Data mining tools for Safeway app.
A team of volunteers is building an app for refugees to find help in Europe and avoid human trafficking. It's a project that will have a big impact and save lives. 🇺🇦
The app development is done, we need to load more data about helping points into the app. Volunteers collected a lot of points into a spreadsheet and we've written a tool in Python to convert it into a CSV format suitable for importing into the app database. But there are still some enhancements to the data pipeline and new web scraping spiders needed.
Make sure you have Python 3.9+ and Poetry installed:
pip install poetry
Then, clone and init the project:
git clone git@github.com:littlepea/safeway-data.git
cd safeway-data
poetry install
In order to access Google Sheets, you'll need to prepare some secrets such as DEVELOPER_KEY
.
You can place them in config/.env
file menually or ask @littlepea to provide you a file with secrets.

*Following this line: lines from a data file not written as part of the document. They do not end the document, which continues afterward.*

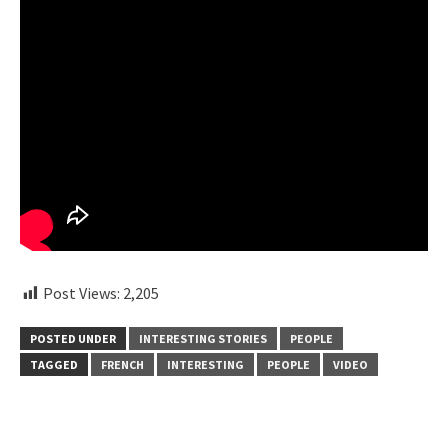
Post Views:
2,205
POSTED UNDER
INTERESTING STORIES
PEOPLE
TAGGED
FRENCH
INTERESTING
PEOPLE
VIDEO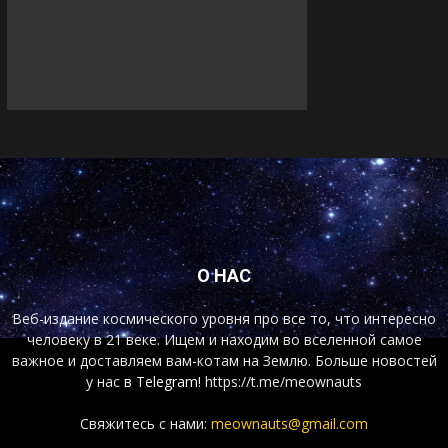
О НАС
Веб-издание космического уровня про все то, что интересно
человеку в 21 веке. Ищем и находим во вселенной самое
важное и доставляем вам-котам на Землю. Больше новостей
у нас
в Telegram!
https://t.me/meownauts
Свяжитесь с нами:
meownauts@gmail.com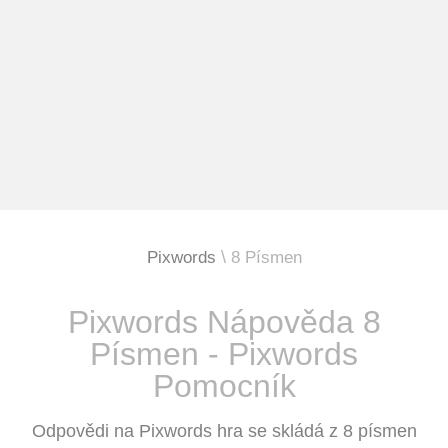
Pixwords
8 Písmen
Pixwords Nápověda 8
Písmen - Pixwords
Pomocník
Odpovědi na Pixwords hra se skládá z 8 písmen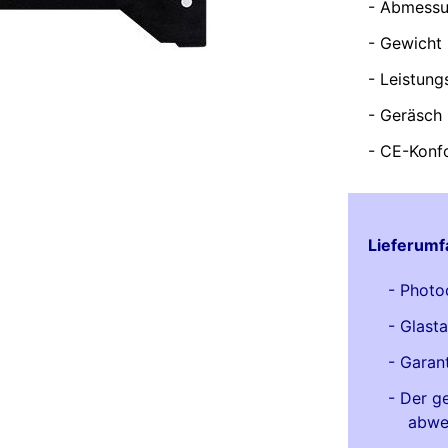
Abmessun
Gewicht 
Leistung
Geräsch
CE-Konfo
Lieferumf
Photo
Glasta
Garant
Der ge
abwe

If you want to fill out the secrets manually you can start from this template:
cp config/.env.example config/.env
Check the --help
for the CLI:
❯ poetry run python main.py --help
Usage: main.py [OPTIONS]
Options:
--dry-run / --no-dry-run [default: no-dry-run]
--install-completion [bash|zsh|fish|powershell|pwsh]
Install completion for the specified shell.
--show-completion [bash|zsh|fish|powershell|pwsh]
Show completion for the specified shell, to
copy it or customize the installation.
--help Show this message and exit.
Run the actual conversion script:
❯ poetry run python main.py
Loading records from spreadsheet 1Y1QLbJ6gvPvz8UI-TTIUUWv5bDpSNeUVY3h-7OV6tj0
Saved 272 results into data/output.csv
If you have any questions, contact @littlepea
Where are two main ways this CLI tool gets used:
❯ poetry run python main.py --spreadsheet-id 1Y1QLbJ6gvPvz8UI-TTIUUWv5bDpSNeUVY3h-7OV6tj0
This will run the convert_spreadsheet method with the following steps:
- Fetch list of spreadsheet rows from a Google Sheet
- Transform list of spreadsheet rows to list of Points of Interest
- Optionally, sanitize addresses
- Find missing coordinates by geocoding addresses
- Translate city names to English
- Validate the final list of points
- Save points to a CSV file
When we scrape points of interests using spiders (see below) we save results in CSV (as points of interest) and then we need to enhance them similar to step 1 above.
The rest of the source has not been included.